TUNG WIDUT
Mata Nila mencoba berkelana menyusuri ruang kafe yang tak begitu lebar. Ornamen dan hiasan dinding berupa sebuah lukisan perempuan bali. Dengan dua patung ala bali juga berkesan elegan.
Selang beberapa menit segerombolan laki-laki berseragam polisi berlari ke arah pintu yang di masuki Pras. Dada Nila semakin berdegup kencang. Dia kemudian berdiri dan melangkah menuju pintu kafe. Melongok ke kanan ke kiri. Tak nampak seorangpun. Hanya dua orang satpam berada di luar pintu lobi. Dia lalu membalikan badan. Menuju tempat duduk yang yang tadi. Diambilnya tas dan Hpnya. Lalu mengambil duduk di pojok ruang meja no dua. Memang dari tempat itu bisa melihat ke segala penjuru.
Tiba-tiba terdengar teriakan diikuti sebuah tembakan.
“Ya Allah.” Hati Nila yang sudah mulai reda kini kembari berdebar, bahkan tanganya pun gemetar. Segera dia menyambar tas ,hp dan minumanya. Dia kali ini benar-benar duduk di pojok ruang. Sengaja kursinya sedikit di geser di pojok.
“Kalau benar ada tembakan aku tinggal jonggkok dan berlindung disamping patung.”katanya dalam hati.
Belum lagi gemetarnya hilang, terdengar suara gaduh dari jauh. Lama kelamaan mendekat. Nila segera mendekap tasnya. Dia siap-siap tiarap. Dilihatnya serombongan orang turun dari tangga. Paling depan seorang laki-laki berbaju hitam-hitam. Kemudian seorang laki-laki memakai kaos dalam dan celana pendek. Di samping laki-laki tersebut seorang perempuan cantik memakai kaos merah. Baru di belakangnya berbondong polisi dan beberapa orang yang tadi masuk.
Nila masih dalam keadaan bingung. Sementara para pegawai hotel berhamburan keluar. Seakan ada yang membuatnya penasaran.
Tiba-tiba Pras masuk ruangan.
“Ehem.”
Nila masih diam. Wajahnya masih kelihatan tegang. Dia antara sadar dan tidak sadar. Kejadian yang dialami seperti dalam film-film action yang dilihatnya di tv.
“Sori sedikit ada masalah. Agak melawan.”
Nila masih saja tak merespon.
“Wajah kamu pucat sekali.” Lanjutnya. Pras mendekatkan wajahnya ke wajah Nila. Dilihatnya betul wajah perempuan yang sedang ketakutan itu. Lalu mengkernyitkan dahinya. Diambilnya minuman yang berada di meja.
“Minum dulu biar agak rilex.” Pintanya agak memaksa.
“Aku terimakasih padamu. Karena aku datang bersama kamu, target tidak curiga. Sebenarnya targetnya tiga orang lelaki yang duduk di kursi lobi sebelah itu.” Tanganya sambil menunjuk sebuah kursi.
“Untung kamu tadi nggak ketembak.”
Spontan Nila membelalakan mata.
“Hahahaha.” Pras terbahak melihat raut wajah Nila.
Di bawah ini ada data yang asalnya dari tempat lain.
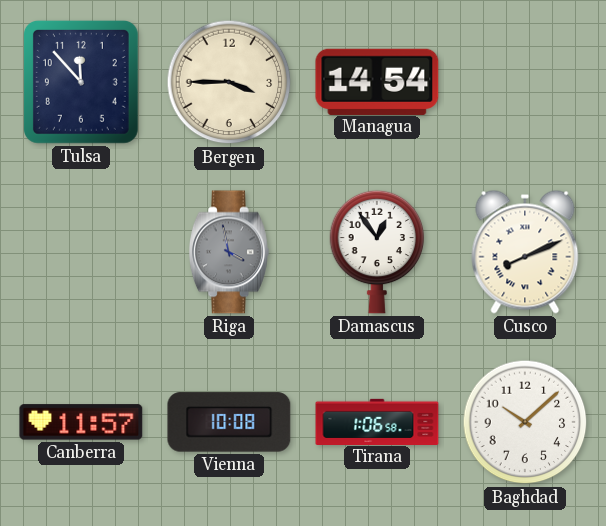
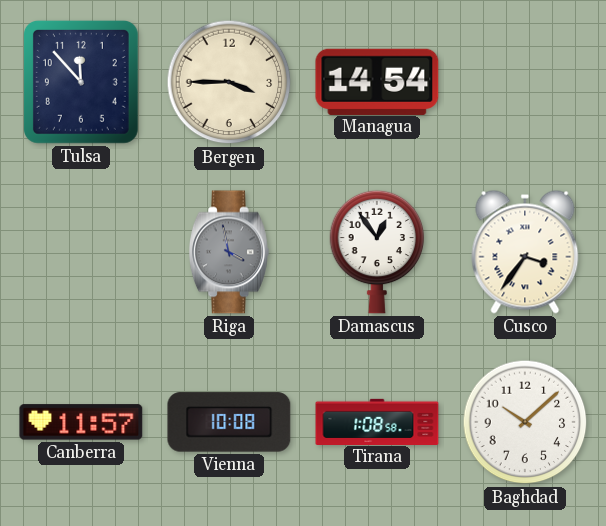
Cusco: 8:11 -> 3:36
Tirana: 1:06 -> 1:08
“Oh tidak, tidak. Bukan seperti itu. Polisi itu penuh perhitungan. Nggak akan terjadi seperti itu.”
Setelah kelakarnya membuat Nila tersenyum, Pras pun mengajak Nila keluar dari dalam kafe.
Setelah menyibak kembali kemacetan kota Surabaya, tiba saatnya duduk berdua di retaurant Botanica. Sebuah restoran mewah dengan menu lezat. Dari sekian menu nasi goreng buah naga merupakan menu unggulan.